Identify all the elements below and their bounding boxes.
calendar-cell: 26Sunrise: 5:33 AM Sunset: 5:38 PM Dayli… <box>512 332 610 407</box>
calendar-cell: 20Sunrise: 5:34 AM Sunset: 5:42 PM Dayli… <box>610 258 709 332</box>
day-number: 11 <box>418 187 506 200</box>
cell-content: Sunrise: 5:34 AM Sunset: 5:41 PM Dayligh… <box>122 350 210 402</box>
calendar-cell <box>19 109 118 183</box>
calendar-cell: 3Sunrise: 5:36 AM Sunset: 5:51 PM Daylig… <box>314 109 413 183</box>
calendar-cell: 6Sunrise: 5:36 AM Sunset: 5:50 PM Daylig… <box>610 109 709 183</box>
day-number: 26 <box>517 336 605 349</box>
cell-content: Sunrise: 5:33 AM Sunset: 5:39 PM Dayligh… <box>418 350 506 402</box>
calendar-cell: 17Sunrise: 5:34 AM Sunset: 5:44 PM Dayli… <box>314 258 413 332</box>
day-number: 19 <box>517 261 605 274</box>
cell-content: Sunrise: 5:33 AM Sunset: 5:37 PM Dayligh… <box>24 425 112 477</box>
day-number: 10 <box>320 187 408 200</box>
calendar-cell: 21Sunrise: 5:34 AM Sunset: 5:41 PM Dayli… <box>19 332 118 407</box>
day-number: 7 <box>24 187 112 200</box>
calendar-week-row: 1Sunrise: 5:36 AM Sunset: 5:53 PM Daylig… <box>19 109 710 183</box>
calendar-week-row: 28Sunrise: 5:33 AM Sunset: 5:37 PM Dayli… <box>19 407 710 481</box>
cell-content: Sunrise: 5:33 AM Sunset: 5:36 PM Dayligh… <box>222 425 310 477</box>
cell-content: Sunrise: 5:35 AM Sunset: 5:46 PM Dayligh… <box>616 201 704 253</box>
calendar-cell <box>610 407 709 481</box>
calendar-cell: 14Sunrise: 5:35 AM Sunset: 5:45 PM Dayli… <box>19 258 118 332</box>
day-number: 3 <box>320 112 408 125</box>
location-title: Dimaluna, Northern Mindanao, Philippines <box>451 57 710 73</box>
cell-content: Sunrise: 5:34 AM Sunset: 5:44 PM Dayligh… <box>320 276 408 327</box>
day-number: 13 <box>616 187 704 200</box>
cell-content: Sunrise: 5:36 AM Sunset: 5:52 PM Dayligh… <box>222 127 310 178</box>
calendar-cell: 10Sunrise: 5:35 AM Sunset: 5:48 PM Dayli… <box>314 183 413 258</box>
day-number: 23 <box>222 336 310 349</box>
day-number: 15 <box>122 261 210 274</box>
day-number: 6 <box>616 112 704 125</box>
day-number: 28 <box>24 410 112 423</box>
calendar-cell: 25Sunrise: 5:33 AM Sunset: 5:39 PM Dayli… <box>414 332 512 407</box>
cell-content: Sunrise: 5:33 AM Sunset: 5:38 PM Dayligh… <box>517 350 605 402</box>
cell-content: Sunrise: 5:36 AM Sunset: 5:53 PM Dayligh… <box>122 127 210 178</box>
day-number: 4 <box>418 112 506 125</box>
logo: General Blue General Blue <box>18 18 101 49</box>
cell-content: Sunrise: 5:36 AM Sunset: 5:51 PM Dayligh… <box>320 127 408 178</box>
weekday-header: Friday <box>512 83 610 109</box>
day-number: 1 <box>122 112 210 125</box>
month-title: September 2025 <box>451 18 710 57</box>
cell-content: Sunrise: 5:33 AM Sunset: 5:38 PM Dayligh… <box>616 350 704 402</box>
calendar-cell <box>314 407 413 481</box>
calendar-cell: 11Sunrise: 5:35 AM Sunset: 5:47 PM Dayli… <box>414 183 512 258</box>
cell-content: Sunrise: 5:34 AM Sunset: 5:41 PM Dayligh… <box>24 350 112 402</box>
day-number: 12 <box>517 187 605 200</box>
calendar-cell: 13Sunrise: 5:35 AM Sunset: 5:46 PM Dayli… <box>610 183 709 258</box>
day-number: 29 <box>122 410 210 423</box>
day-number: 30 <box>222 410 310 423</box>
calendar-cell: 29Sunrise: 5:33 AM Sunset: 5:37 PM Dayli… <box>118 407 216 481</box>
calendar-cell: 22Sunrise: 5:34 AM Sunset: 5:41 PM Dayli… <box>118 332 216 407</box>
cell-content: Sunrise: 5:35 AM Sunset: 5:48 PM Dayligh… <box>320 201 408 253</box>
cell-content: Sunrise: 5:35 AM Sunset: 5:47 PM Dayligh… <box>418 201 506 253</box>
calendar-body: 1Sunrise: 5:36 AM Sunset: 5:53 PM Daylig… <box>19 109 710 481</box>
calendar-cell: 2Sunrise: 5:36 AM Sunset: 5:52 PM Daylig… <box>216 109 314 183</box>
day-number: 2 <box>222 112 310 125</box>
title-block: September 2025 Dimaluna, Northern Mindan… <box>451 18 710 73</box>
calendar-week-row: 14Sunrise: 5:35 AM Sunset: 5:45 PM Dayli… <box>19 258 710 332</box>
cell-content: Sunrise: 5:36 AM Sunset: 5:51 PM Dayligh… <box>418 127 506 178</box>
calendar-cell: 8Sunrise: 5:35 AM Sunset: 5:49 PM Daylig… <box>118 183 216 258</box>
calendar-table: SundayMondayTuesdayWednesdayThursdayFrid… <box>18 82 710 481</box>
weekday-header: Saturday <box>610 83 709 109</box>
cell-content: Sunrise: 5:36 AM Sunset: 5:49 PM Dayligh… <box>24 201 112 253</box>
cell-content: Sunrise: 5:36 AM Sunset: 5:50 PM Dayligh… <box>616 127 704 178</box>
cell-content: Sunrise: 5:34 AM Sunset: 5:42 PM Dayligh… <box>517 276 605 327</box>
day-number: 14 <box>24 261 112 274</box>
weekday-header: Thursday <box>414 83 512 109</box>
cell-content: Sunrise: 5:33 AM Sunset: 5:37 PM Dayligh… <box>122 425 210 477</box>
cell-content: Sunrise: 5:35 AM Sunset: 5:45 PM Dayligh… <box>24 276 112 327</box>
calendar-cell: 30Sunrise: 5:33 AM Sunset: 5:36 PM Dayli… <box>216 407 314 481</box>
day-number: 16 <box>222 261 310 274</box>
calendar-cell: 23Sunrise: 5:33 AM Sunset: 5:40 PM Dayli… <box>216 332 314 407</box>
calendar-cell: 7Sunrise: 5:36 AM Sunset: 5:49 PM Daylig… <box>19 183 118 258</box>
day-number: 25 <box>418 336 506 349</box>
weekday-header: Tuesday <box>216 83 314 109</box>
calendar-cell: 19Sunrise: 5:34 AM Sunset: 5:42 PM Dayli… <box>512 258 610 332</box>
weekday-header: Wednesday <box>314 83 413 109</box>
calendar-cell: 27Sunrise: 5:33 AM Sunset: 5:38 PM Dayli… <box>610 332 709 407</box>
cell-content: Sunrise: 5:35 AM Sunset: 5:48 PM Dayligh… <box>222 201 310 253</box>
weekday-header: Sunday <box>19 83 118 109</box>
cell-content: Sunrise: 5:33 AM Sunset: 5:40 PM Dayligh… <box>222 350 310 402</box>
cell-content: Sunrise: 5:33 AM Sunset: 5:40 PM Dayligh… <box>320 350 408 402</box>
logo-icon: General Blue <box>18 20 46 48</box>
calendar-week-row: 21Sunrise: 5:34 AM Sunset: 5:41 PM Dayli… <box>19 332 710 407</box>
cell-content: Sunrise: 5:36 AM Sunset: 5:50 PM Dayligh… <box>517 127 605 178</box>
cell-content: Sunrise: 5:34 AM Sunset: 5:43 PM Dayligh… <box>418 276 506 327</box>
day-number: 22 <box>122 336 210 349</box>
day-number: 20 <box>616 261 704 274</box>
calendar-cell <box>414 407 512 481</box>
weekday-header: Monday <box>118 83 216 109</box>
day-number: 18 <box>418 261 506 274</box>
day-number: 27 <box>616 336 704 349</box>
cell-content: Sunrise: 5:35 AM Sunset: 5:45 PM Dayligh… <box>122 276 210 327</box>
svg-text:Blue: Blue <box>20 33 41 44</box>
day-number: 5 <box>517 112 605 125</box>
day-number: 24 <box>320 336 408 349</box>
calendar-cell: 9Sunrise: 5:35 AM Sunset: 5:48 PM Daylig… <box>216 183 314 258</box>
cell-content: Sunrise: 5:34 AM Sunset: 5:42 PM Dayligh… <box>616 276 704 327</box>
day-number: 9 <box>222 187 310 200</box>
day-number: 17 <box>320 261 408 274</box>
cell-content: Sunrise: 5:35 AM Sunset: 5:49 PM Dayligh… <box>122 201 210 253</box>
════
▶ [TASK INSTRUCTIONS] Which lines in the records contain the word "logo"? Copy each one.

▶ [OUTPUT FOR THIS TASK]
logo: General Blue General Blue <box>18 18 101 49</box>
logo-icon: General Blue <box>18 20 46 48</box>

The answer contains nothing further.